The alternative hypothesis uses B > A instead of B < A (or the null hypothesis needs to be changed).

Note from the Author or Editor:
erratum is correct

p. 104 printed edition: last line, should be "A > B" instead of "B > A"

Anonymous  Jul 25, 2017  May 11, 2018
Printed
Page 111
Last sentence.

First release (2017-05-09) of first print edition (May 2017) has Greek letter xi (Unicode 03BE) where Greek letter chi (Unicode 03C7) is meant.
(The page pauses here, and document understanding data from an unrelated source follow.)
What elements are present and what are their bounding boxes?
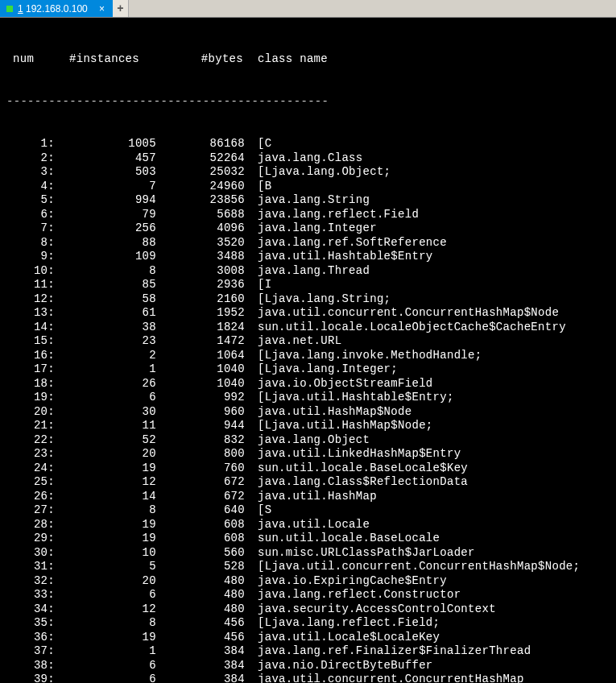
cell-num: 32: [6,574,55,589]
add-tab-button[interactable]: + [113,0,129,17]
table-row: 26:14672java.util.HashMap [6,490,614,504]
cell-num: 25: [6,475,55,490]
cell-num: 38: [6,659,55,673]
table-header: num #instances #bytes class name [6,52,614,67]
cell-bytes: 384 [159,673,248,683]
cell-num: 7: [6,221,55,236]
cell-instances: 19 [55,631,159,645]
cell-instances: 503 [55,165,159,180]
cell-instances: 994 [55,193,159,208]
cell-bytes: 384 [159,644,248,659]
table-row: 19:6992[Ljava.util.Hashtable$Entry; [6,391,614,405]
cell-class: java.util.HashMap$Node [248,405,614,420]
cell-bytes: 480 [159,588,248,602]
table-row: 17:11040[Ljava.lang.Integer; [6,362,614,377]
terminal-output[interactable]: num #instances #bytes class name -------… [0,18,616,683]
cell-instances: 6 [55,673,159,683]
cell-num: 36: [6,631,55,645]
cell-class: java.lang.Object [248,433,614,448]
cell-class: [Ljava.lang.reflect.Field; [248,616,614,631]
table-row: 31:5528[Ljava.util.concurrent.Concurrent… [6,560,614,574]
table-row: 22:52832java.lang.Object [6,433,614,448]
cell-instances: 2 [55,349,159,363]
cell-num: 16: [6,349,55,363]
cell-num: 37: [6,644,55,659]
cell-class: java.nio.DirectByteBuffer [248,659,614,673]
cell-class: [Ljava.lang.Object; [248,165,614,180]
cell-bytes: 760 [159,462,248,476]
cell-instances: 20 [55,447,159,462]
cell-bytes: 832 [159,433,248,448]
cell-instances: 61 [55,306,159,321]
table-row: 14:381824sun.util.locale.LocaleObjectCac… [6,321,614,335]
connection-status-icon [6,6,13,12]
cell-num: 13: [6,306,55,321]
cell-instances: 6 [55,391,159,405]
table-row: 10:83008java.lang.Thread [6,264,614,279]
cell-class: java.util.Locale$LocaleKey [248,631,614,645]
cell-class: java.lang.String [248,193,614,208]
table-row: 33:6480java.lang.reflect.Constructor [6,588,614,602]
cell-bytes: 456 [159,616,248,631]
cell-instances: 1005 [55,137,159,151]
cell-instances: 79 [55,208,159,222]
cell-instances: 5 [55,560,159,574]
cell-instances: 11 [55,419,159,433]
cell-class: java.io.ObjectStreamField [248,377,614,391]
cell-bytes: 1040 [159,362,248,377]
cell-num: 5: [6,193,55,208]
cell-class: java.lang.Integer [248,221,614,236]
table-row: 7:2564096java.lang.Integer [6,221,614,236]
cell-class: java.net.URL [248,334,614,349]
cell-instances: 20 [55,574,159,589]
table-row: 32:20480java.io.ExpiringCache$Entry [6,574,614,589]
cell-class: java.lang.reflect.Constructor [248,588,614,602]
cell-class: java.util.concurrent.ConcurrentHashMap$N… [248,306,614,321]
cell-instances: 8 [55,503,159,518]
cell-class: [Ljava.lang.String; [248,292,614,307]
cell-instances: 85 [55,278,159,292]
cell-num: 10: [6,264,55,279]
cell-bytes: 560 [159,546,248,561]
cell-bytes: 800 [159,447,248,462]
cell-num: 9: [6,250,55,264]
cell-bytes: 1040 [159,377,248,391]
cell-num: 14: [6,321,55,335]
header-bytes: #bytes [159,52,248,67]
table-row: 30:10560sun.misc.URLClassPath$JarLoader [6,546,614,561]
table-row: 39:6384java.util.concurrent.ConcurrentHa… [6,673,614,683]
cell-instances: 457 [55,151,159,166]
cell-bytes: 480 [159,574,248,589]
table-row: 11:852936[I [6,278,614,292]
cell-num: 28: [6,518,55,532]
cell-class: [C [248,137,614,151]
cell-bytes: 1952 [159,306,248,321]
table-row: 35:8456[Ljava.lang.reflect.Field; [6,616,614,631]
table-row: 21:11944[Ljava.util.HashMap$Node; [6,419,614,433]
table-row: 38:6384java.nio.DirectByteBuffer [6,659,614,673]
cell-num: 11: [6,278,55,292]
cell-class: java.util.HashMap [248,490,614,504]
cell-bytes: 3008 [159,264,248,279]
table-row: 18:261040java.io.ObjectStreamField [6,377,614,391]
table-row: 24:19760sun.util.locale.BaseLocale$Key [6,462,614,476]
cell-class: java.security.AccessControlContext [248,602,614,617]
cell-bytes: 480 [159,602,248,617]
cell-instances: 52 [55,433,159,448]
close-icon[interactable]: × [97,3,106,14]
cell-class: java.util.Locale [248,518,614,532]
cell-bytes: 52264 [159,151,248,166]
cell-num: 27: [6,503,55,518]
cell-instances: 6 [55,588,159,602]
cell-instances: 109 [55,250,159,264]
cell-instances: 12 [55,602,159,617]
cell-class: [B [248,180,614,194]
cell-bytes: 384 [159,659,248,673]
cell-num: 31: [6,560,55,574]
cell-bytes: 608 [159,532,248,546]
cell-instances: 19 [55,518,159,532]
cell-bytes: 1824 [159,321,248,335]
tab-active[interactable]: 1 192.168.0.100 × [0,0,113,17]
cell-num: 29: [6,532,55,546]
table-row: 23:20800java.util.LinkedHashMap$Entry [6,447,614,462]
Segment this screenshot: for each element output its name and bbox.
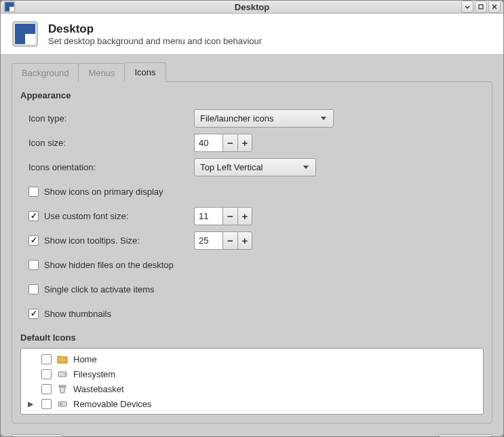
titlebar-title: Desktop <box>235 2 269 12</box>
filesystem-label: Filesystem <box>73 369 115 379</box>
close-button[interactable]: Close <box>438 434 492 437</box>
show-primary-label: Show icons on primary display <box>44 187 163 197</box>
hidden-files-checkbox[interactable] <box>28 260 39 270</box>
tooltips-increment[interactable]: + <box>237 231 252 250</box>
svg-rect-9 <box>59 385 66 387</box>
svg-rect-6 <box>25 34 35 44</box>
default-icon-row-home: Home <box>21 352 483 366</box>
header-app-icon <box>12 20 39 48</box>
custom-font-label: Use custom font size: <box>44 211 128 221</box>
header-subtitle: Set desktop background and menu and icon… <box>48 36 262 46</box>
tabs: Background Menus Icons <box>12 62 492 81</box>
default-icon-row-removable: ▶ Removable Devices <box>21 396 483 411</box>
trash-icon <box>57 383 68 394</box>
icon-type-value: File/launcher icons <box>200 113 273 124</box>
removable-drive-icon <box>57 398 68 409</box>
maximize-button[interactable] <box>475 1 487 13</box>
section-appearance-title: Appearance <box>20 90 484 100</box>
header: Desktop Set desktop background and menu … <box>1 14 503 55</box>
tab-panel-icons: Appearance Icon type: File/launcher icon… <box>12 81 492 423</box>
tab-icons[interactable]: Icons <box>124 62 166 82</box>
removable-checkbox[interactable] <box>41 399 52 409</box>
svg-rect-11 <box>60 403 62 405</box>
tooltips-label: Show icon tooltips. Size: <box>44 235 140 246</box>
thumbnails-checkbox[interactable] <box>28 309 39 319</box>
footer: ? Help Close <box>1 429 503 437</box>
hidden-files-label: Show hidden files on the desktop <box>44 260 174 270</box>
drive-icon <box>57 368 68 379</box>
svg-rect-3 <box>479 5 483 9</box>
help-button[interactable]: ? Help <box>12 434 63 437</box>
close-icon <box>492 4 497 10</box>
default-icon-row-wastebasket: Wastebasket <box>21 381 483 396</box>
tab-menus[interactable]: Menus <box>78 63 125 82</box>
close-window-button[interactable] <box>488 1 501 13</box>
window: Desktop Desktop Set desktop background a… <box>0 0 504 437</box>
tab-background[interactable]: Background <box>12 63 79 82</box>
tooltips-decrement[interactable]: − <box>222 231 237 250</box>
orientation-value: Top Left Vertical <box>200 162 263 172</box>
default-icons-list: Home Filesystem Wastebasket <box>20 348 484 415</box>
show-primary-checkbox[interactable] <box>28 187 39 197</box>
tooltips-checkbox[interactable] <box>28 235 39 246</box>
icon-size-input[interactable] <box>194 134 222 152</box>
tooltips-input[interactable] <box>194 231 222 250</box>
removable-label: Removable Devices <box>73 399 152 409</box>
icon-type-label: Icon type: <box>20 113 194 124</box>
wastebasket-checkbox[interactable] <box>41 384 52 394</box>
orientation-label: Icons orientation: <box>20 162 194 172</box>
icon-size-increment[interactable]: + <box>237 134 252 152</box>
filesystem-checkbox[interactable] <box>41 369 52 379</box>
titlebar-app-icon <box>3 1 16 13</box>
home-label: Home <box>73 354 97 364</box>
single-click-checkbox[interactable] <box>28 284 39 294</box>
default-icon-row-filesystem: Filesystem <box>21 366 483 381</box>
titlebar: Desktop <box>1 1 503 14</box>
icon-size-decrement[interactable]: − <box>222 134 237 152</box>
icon-size-label: Icon size: <box>20 138 194 148</box>
custom-font-decrement[interactable]: − <box>222 207 237 225</box>
thumbnails-label: Show thumbnails <box>44 309 111 319</box>
header-title: Desktop <box>48 22 262 36</box>
wastebasket-label: Wastebasket <box>73 384 124 394</box>
removable-expand-toggle[interactable]: ▶ <box>28 400 36 408</box>
home-checkbox[interactable] <box>41 354 52 364</box>
custom-font-checkbox[interactable] <box>28 211 39 221</box>
custom-font-input[interactable] <box>194 207 222 225</box>
single-click-label: Single click to activate items <box>44 284 155 294</box>
minimize-button[interactable] <box>461 1 473 13</box>
minimize-icon <box>465 4 470 10</box>
content-area: Background Menus Icons Appearance Icon t… <box>1 55 503 429</box>
maximize-icon <box>478 4 484 10</box>
orientation-dropdown[interactable]: Top Left Vertical <box>194 158 316 176</box>
home-folder-icon <box>57 354 68 364</box>
custom-font-increment[interactable]: + <box>237 207 252 225</box>
icon-type-dropdown[interactable]: File/launcher icons <box>194 109 334 128</box>
svg-rect-2 <box>9 7 14 12</box>
svg-point-8 <box>64 374 66 375</box>
section-default-icons-title: Default Icons <box>20 332 484 343</box>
Same goes for second formula on page 113.

Note from the Author or Editor:
erratum is correct

p. 111, last line and p. 113, formula in center of page

replace Greek letter xi (Unicode 03BE) with Greek letter chi (Unicode 03C7)

Stephen Frost  Jul 11, 2017  May 11, 2018
Printed
Page 111-114
Throughout

The text is inconsistent in its use of "chi-square" vs. "chi-squared". The main section is titled "Chi-Square Test", however page 113 references "the chi-squared statistic" twice, page 114 contains a section titled "Chi-Squared Test: Statistical Theory" (but mentions "chi-square distribution"), and the output given by R states "Pearson's Chi-squared test".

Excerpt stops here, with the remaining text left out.